The light at the end of the tunnel is no illusion; the tunnel is. The tunnel is the illusion of separation, the illusion of being alone, the illusion of being lost.
“We are all on the same path… Our separation from each other is an illusion of consciousness.” ~ Albert Einstein
Life is an imperfect experience, a journey that, for everyone, contains light and dark aspects. Suffering is part of growth.
There are choices to be made about whether to focus on the tunnel, or take positive active steps to shift into the light. Yet, I understand that in the tunnel, it feels hopeless, and it feels like there is no choice. I’ve been there. There is no judgment in the tunnel of despair. How can one judge another’s suffering?
Darkness imprisons us in fear, love liberates us from the tunnel of despair.
I believe we do have power to overcome suffering, although it may not always disappear.

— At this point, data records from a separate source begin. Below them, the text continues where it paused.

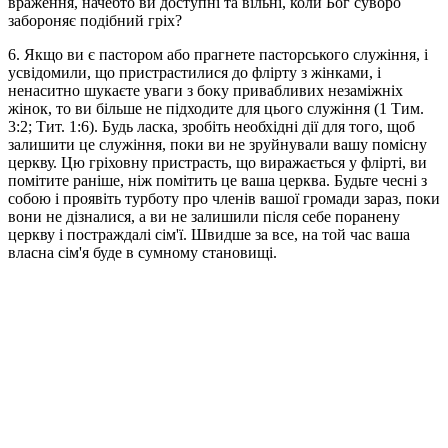
враження, начебто ви доступні та вільні, коли Бог суворо
забороняє подібний гріх?
6. Якщо ви є пастором або прагнете пасторського служіння, і
усвідомили, що пристрастилися до флірту з жінками, і
ненаситно шукаєте уваги з боку привабливих незаміжніх
жінок, то ви більше не підходите для цього служіння (1 Тим.
3:2; Тит. 1:6). Будь ласка, зробіть необхідні дії для того, щоб
залишити це служіння, поки ви не зруйнували вашу помісну
церкву. Цю гріховну пристрасть, що виражається у флірті, ви
помітите раніше, ніж помітить це ваша церква. Будьте чесні з
собою і проявіть турботу про членів вашої громади зараз, поки
вони не дізналися, а ви не залишили після себе поранену
церкву і постраждалі сім'ї. Швидше за все, на той час ваша
власна сім'я буде в сумному становищі.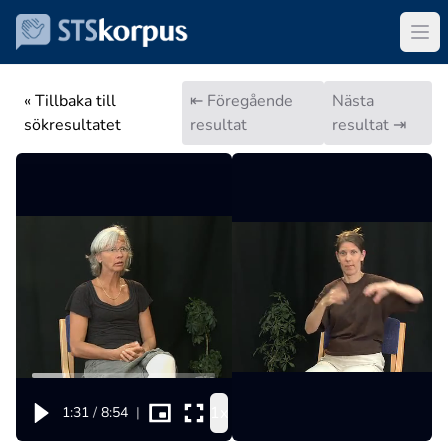
« Tillbaka till
⇤ Föregående
Nästa
sökresultatet
resultat
resultat ⇥
1x
1:31
/
8:54
|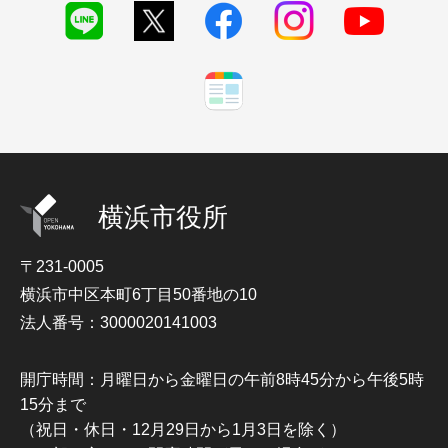
横浜市役所
〒231-0005
横浜市中区本町6丁目50番地の10
法人番号：3000020141003
開庁時間：月曜日から金曜日の午前8時45分から午後5時
15分まで
（祝日・休日・12月29日から1月3日を除く）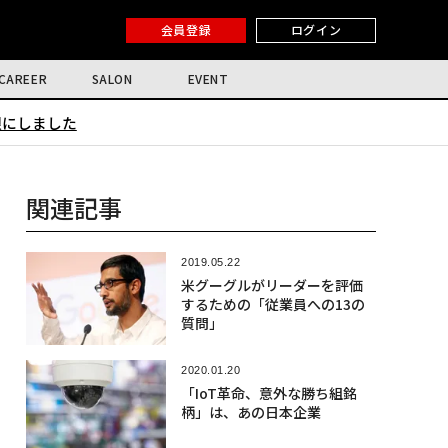
会員登録
ログイン
CAREER
SALON
EVENT
限にしました
関連記事
2019.05.22
米グーグルがリーダーを評価
するための「従業員への13の
質問」
2020.01.20
「IoT革命、意外な勝ち組銘
柄」は、あの日本企業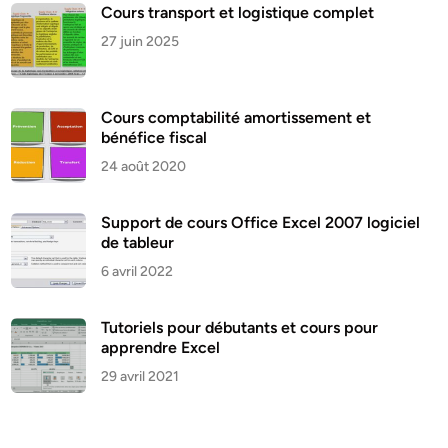
Cours transport et logistique complet
27 juin 2025
Cours comptabilité amortissement et
bénéfice fiscal
24 août 2020
Support de cours Office Excel 2007 logiciel
de tableur
6 avril 2022
Tutoriels pour débutants et cours pour
apprendre Excel
29 avril 2021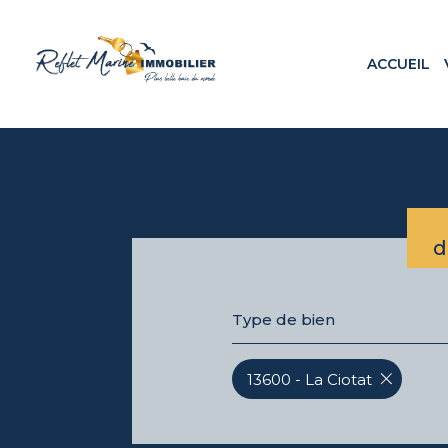
ACCUEIL
Appa
Maiso
Terr
Loca
Prog
d
Type de bien
13600 - La Ciotat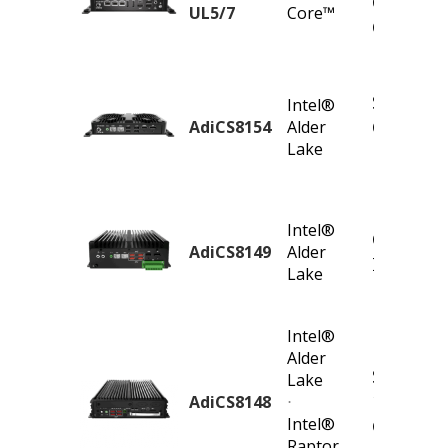
Compute
UL5/7
Core™
Core™ Ul
Semi-Rug
Intel®
Computer
AdiCS8154
Alder
Lake
lake N97
Basic Fa
Intel®
Computer
AdiCS8149
Alder
IoTG Ald
Lake
Process
Intel®
Alder
SFF Com
Lake
1700 for
AdiCS8148
⋅
Intel®
Gen Pro
Raptor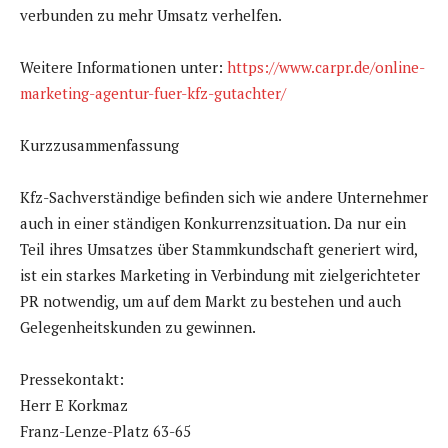
verbunden zu mehr Umsatz verhelfen.
Weitere Informationen unter:
https://www.carpr.de/online-
marketing-agentur-fuer-kfz-gutachter/
Kurzzusammenfassung
Kfz-Sachverständige befinden sich wie andere Unternehmer
auch in einer ständigen Konkurrenzsituation. Da nur ein
Teil ihres Umsatzes über Stammkundschaft generiert wird,
ist ein starkes Marketing in Verbindung mit zielgerichteter
PR notwendig, um auf dem Markt zu bestehen und auch
Gelegenheitskunden zu gewinnen.
Pressekontakt:
Herr E Korkmaz
Franz-Lenze-Platz 63-65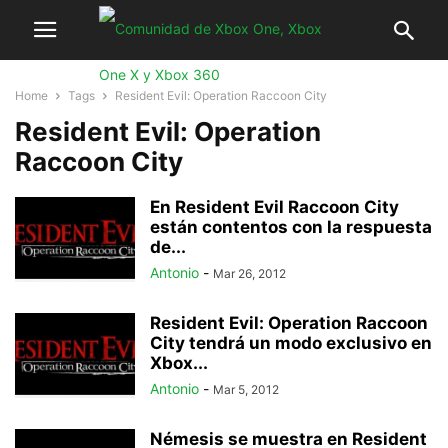
Home
Tags
Resident Evil: Operation Raccoon City
Resident Evil: Operation
Raccoon City
En Resident Evil Raccoon City
están contentos con la respuesta
de...
Antonio
-
Mar 26, 2012
Resident Evil: Operation Raccoon
City tendrá un modo exclusivo en
Xbox...
Antonio
-
Mar 5, 2012
Némesis se muestra en Resident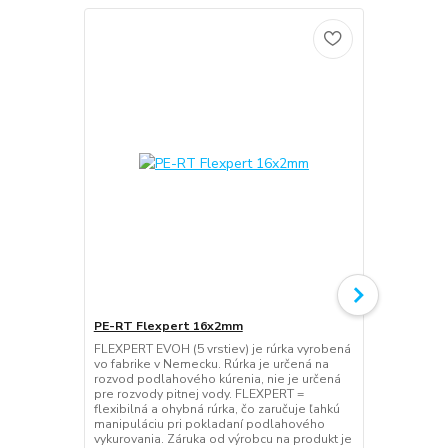
PE-RT Flexpert 16x2mm
PE-RT Flex
FLEXPERT EVOH (5 vrstiev) je rúrka vyrobená
FLEXPERT EVO
vo fabrike v Nemecku. Rúrka je určená na
vo fabrike v
rozvod podlahového kúrenia, nie je určená
rozvod podla
pre rozvody pitnej vody. FLEXPERT =
pre rozvody 
flexibilná a ohybná rúrka, čo zaručuje ľahkú
flexibilná a 
manipuláciu pri pokladaní podlahového
manipuláciu
vykurovania. Záruka od výrobcu na produkt je
vykurovania.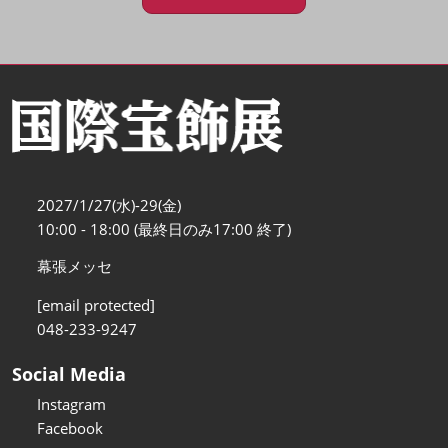
2027/1/27(水)-29(金)
10:00 - 18:00 (最終日のみ17:00 終了)
幕張メッセ
[email protected]
048-233-9247
Social Media
Instagram
Facebook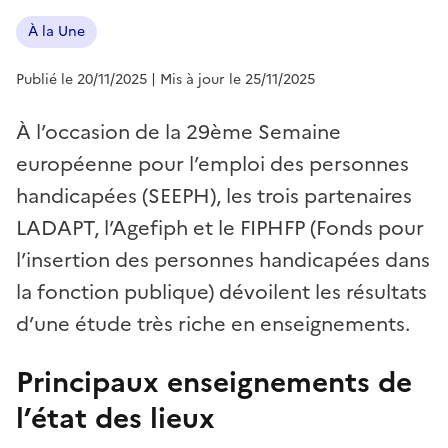
À la Une
Publié le 20/11/2025
| Mis à jour le 25/11/2025
À l’occasion de la 29ème Semaine
européenne pour l’emploi des personnes
handicapées (SEEPH), les trois partenaires
LADAPT, l’Agefiph et le FIPHFP (Fonds pour
l’insertion des personnes handicapées dans
la fonction publique) dévoilent les résultats
d’une étude très riche en enseignements.
Principaux enseignements de
l’état des lieux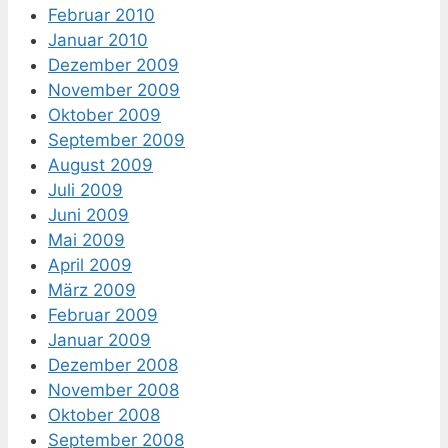
Februar 2010
Januar 2010
Dezember 2009
November 2009
Oktober 2009
September 2009
August 2009
Juli 2009
Juni 2009
Mai 2009
April 2009
März 2009
Februar 2009
Januar 2009
Dezember 2008
November 2008
Oktober 2008
September 2008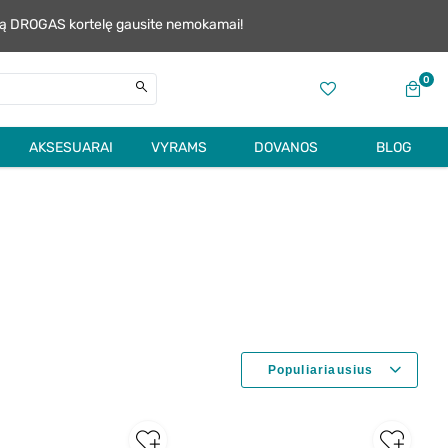
alią DROGAS kortelę gausite nemokamai!
0
AKSESUARAI
VYRAMS
DOVANOS
BLOG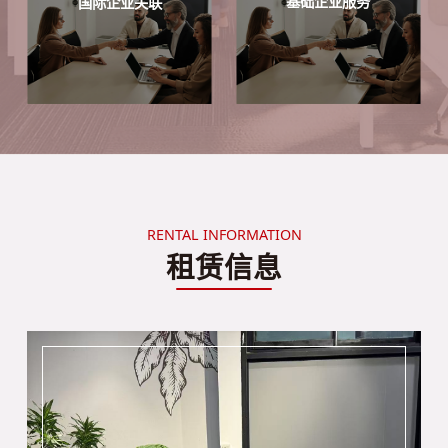
基础企业服务
国际企业关联
RENTAL INFORMATION
租赁信息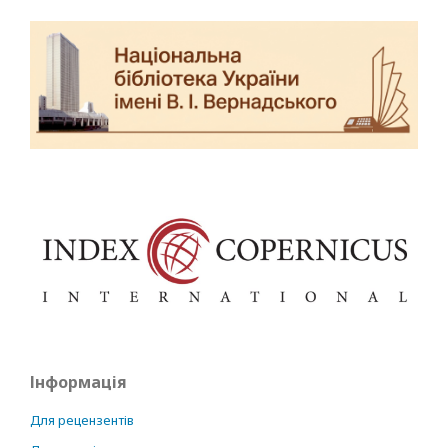
Інформація
Для рецензентів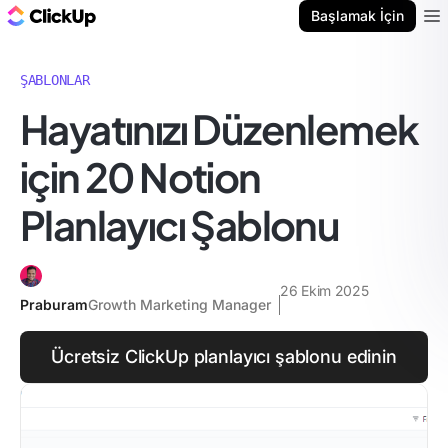
ClickUp Blog
Başlamak İçin
Ope
ŞABLONLAR
Hayatınızı Düzenlemek
için 20 Notion
Planlayıcı Şablonu
26 Ekim 2025
Praburam
Growth Marketing Manager
Ücretsiz ClickUp planlayıcı şablonu edinin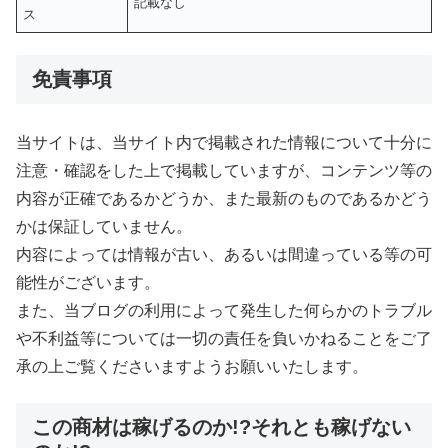
記載なし
ス
免責事項
当サイトは、当サイト内で掲載された情報について十分に
注意・確認をした上で掲載していますが、コンテンツ等の
内容が正確であるかどうか、また最新のものであるかどう
かは保証していません。
内容によっては情報が古い、あるいは間違っている等の可
能性がございます。
また、当ブログの利用によって発生した何らかのトラブル
や不利益等については一切の責任を負いかねることをご了
承の上ご覧くださいますようお願いいたします。
この商材は稼げるのか!?それとも稼げない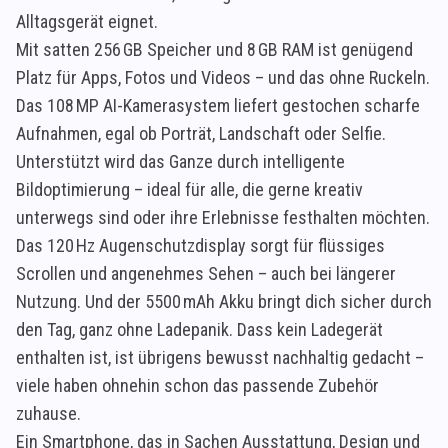
Alltagsgerät eignet.
Mit satten 256 GB Speicher und 8 GB RAM ist genügend
Platz für Apps, Fotos und Videos – und das ohne Ruckeln.
Das 108 MP AI-Kamerasystem liefert gestochen scharfe
Aufnahmen, egal ob Porträt, Landschaft oder Selfie.
Unterstützt wird das Ganze durch intelligente
Bildoptimierung – ideal für alle, die gerne kreativ
unterwegs sind oder ihre Erlebnisse festhalten möchten.
Das 120 Hz Augenschutzdisplay sorgt für flüssiges
Scrollen und angenehmes Sehen – auch bei längerer
Nutzung. Und der 5500 mAh Akku bringt dich sicher durch
den Tag, ganz ohne Ladepanik. Dass kein Ladegerät
enthalten ist, ist übrigens bewusst nachhaltig gedacht –
viele haben ohnehin schon das passende Zubehör
zuhause.
Ein Smartphone, das in Sachen Ausstattung, Design und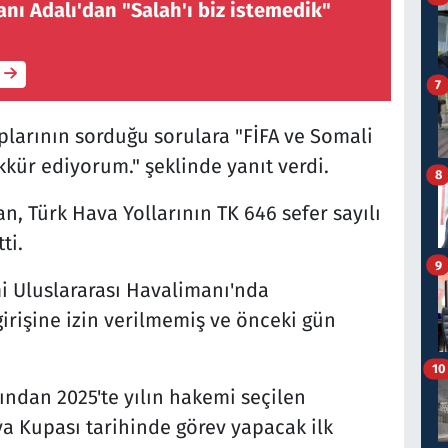
nı Adalı'dan "Salah'ı biz istemedik"
7
larının sorduğu sorulara "FİFA ve Somali
kür ediyorum." şeklinde yanıt verdi.
8
n, Türk Hava Yollarının TK 646 sefer sayılı
ti.
9
i Uluslararası Havalimanı'nda
rişine izin verilmemiş ve önceki gün
10
ından 2025'te yılın hakemi seçilen
a Kupası tarihinde görev yapacak ilk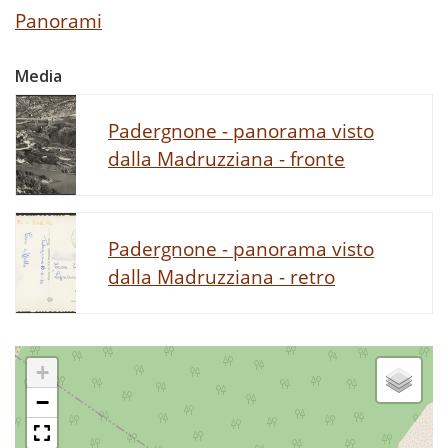
Panorami
Media
Padergnone - panorama visto
dalla Madruzziana - fronte
Padergnone - panorama visto
dalla Madruzziana - retro
+
−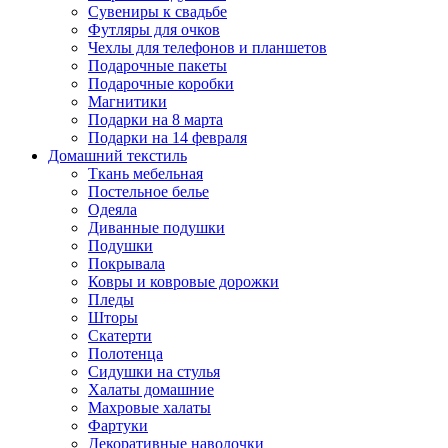
Сувениры к свадьбе
Футляры для очков
Чехлы для телефонов и планшетов
Подарочные пакеты
Подарочные коробки
Магнитики
Подарки на 8 марта
Подарки на 14 февраля
Домашний текстиль
Ткань мебельная
Постельное белье
Одеяла
Диванные подушки
Подушки
Покрывала
Ковры и ковровые дорожки
Пледы
Шторы
Скатерти
Полотенца
Сидушки на стулья
Халаты домашние
Махровые халаты
Фартуки
Декоративные наволочки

Until one reaches one’s last breath, there will still be a new sunrise on the horizon, a new day, a new breath, something to look forward to.
In the tunnel, the world makes no sense, and we are brought to a place we would do anything to avoid. Yet, the tunnel is there, it lies relentlessly in our consciousness like a noose held tightly around our neck. We feel strangled by fear and loss.
The dark tunnel is the strangulation – it feels like one cannot breathe – one has nowhere to go but to vanish and be swallowed up into the earth’s abyss.
The vacuum is not the end of the road. There is a new beginning and a new hope, a new light around the corner. Stay present to the breath….
Some Helpful Suggestions:
- Take a moment outside to connect to the ground preferably barefoot, and hug a tree, take some deep breaths and keep breathing deeply as long as you can. Don’t think of anything, just focus on your breath.
- Go for regular walks in nature. If you can get a friend or partner to join you, even better.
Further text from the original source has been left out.